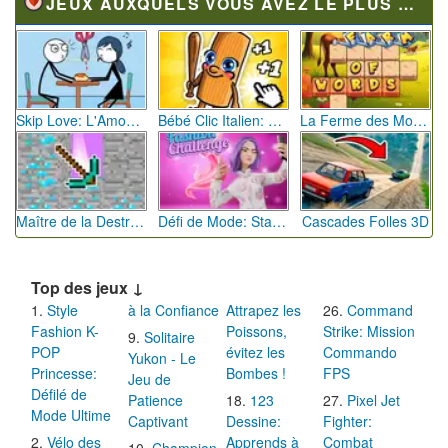
JEUX AUXQUELS VOUS AVEZ LE PLUS JOUÉ
Skip Love: L'Amour en Péril
Bébé Clic Italien: La Folie des Petits Bambins
La Ferme des Mots - Cultivez votre Vocabulaire
Maître de la Destruction: Fusion de Pioches
Défi de Mode: Star du Podium
Cascades Folles 3D
Top des jeux ↓
Style
à la Confiance
Attrapez les
Command
Fashion K-
Poissons,
Strike: Mission
Solitaire
POP
évitez les
Commando
Yukon - Le
Princesse:
Bombes !
FPS
Jeu de
Défilé de
Patience
123
Pixel Jet
Mode Ultime
Captivant
Dessine:
Fighter:
Vélo des
Apprends à
Combat
Champion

# # # #

# [What to produce]
The answer is the full listing above, reproduced character for character, minus its images.

# [Solved problem]
JEUX AUXQUELS VOUS AVEZ LE PLUS JOUÉ
Skip Love: L'Amour en Péril
Bébé Clic Italien: La Folie des Petits Bambins
La Ferme des Mots - Cultivez votre Vocabulaire
Maître de la Destruction: Fusion de Pioches
Défi de Mode: Star du Podium
Cascades Folles 3D
Top des jeux ↓
Style
à la Confiance
Attrapez les
Command
Fashion K-
Poissons,
Strike: Mission
Solitaire
POP
évitez les
Commando
Yukon - Le
Princesse:
Bombes !
FPS
Jeu de
Défilé de
Patience
123
Pixel Jet
Mode Ultime
Captivant
Dessine:
Fighter:
Vélo des
Apprends à
Combat
Champion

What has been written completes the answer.